▶ **TASK TO COMPLETE**:
Extract, from the listing that follows, each line containing the word "indicateurs".

▶ **DATA FOR THIS EXERCISE**:
● ● ● ● ●
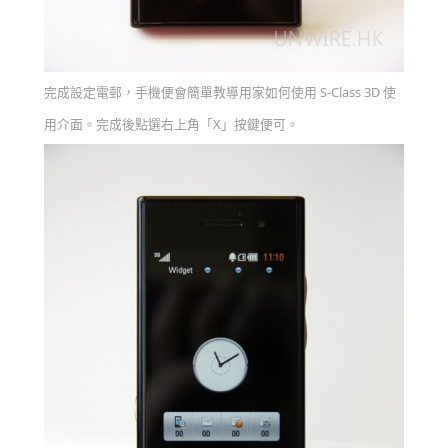
完成設定電郵，手機便會簡單教導用家如何使用 S-Class 3D 使
用介面。完成後點選右上角「X」按鍵便可。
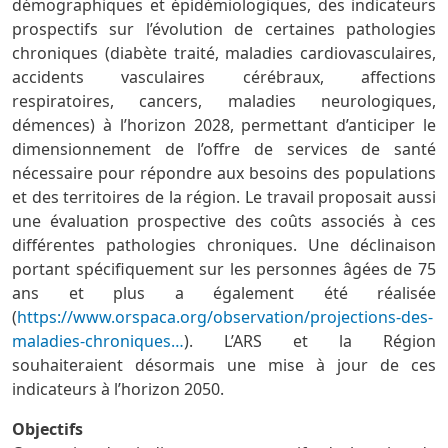
démographiques et épidémiologiques, des indicateurs
prospectifs sur l’évolution de certaines pathologies
chroniques (diabète traité, maladies cardiovasculaires,
accidents vasculaires cérébraux, affections
respiratoires, cancers, maladies neurologiques,
démences) à l’horizon 2028, permettant d’anticiper le
dimensionnement de l’offre de services de santé
nécessaire pour répondre aux besoins des populations
et des territoires de la région. Le travail proposait aussi
une évaluation prospective des coûts associés à ces
différentes pathologies chroniques. Une déclinaison
portant spécifiquement sur les personnes âgées de 75
ans et plus a également été réalisée
(
https://www.orspaca.org/observation/projections-des-
maladies-chroniques…
). L’ARS et la Région
souhaiteraient désormais une mise à jour de ces
indicateurs à l’horizon 2050.
Objectifs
● ● ● ● ●
▶ **WRITTEN SOLUTION**:
démographiques et épidémiologiques, des indicateurs
indicateurs à l’horizon 2050.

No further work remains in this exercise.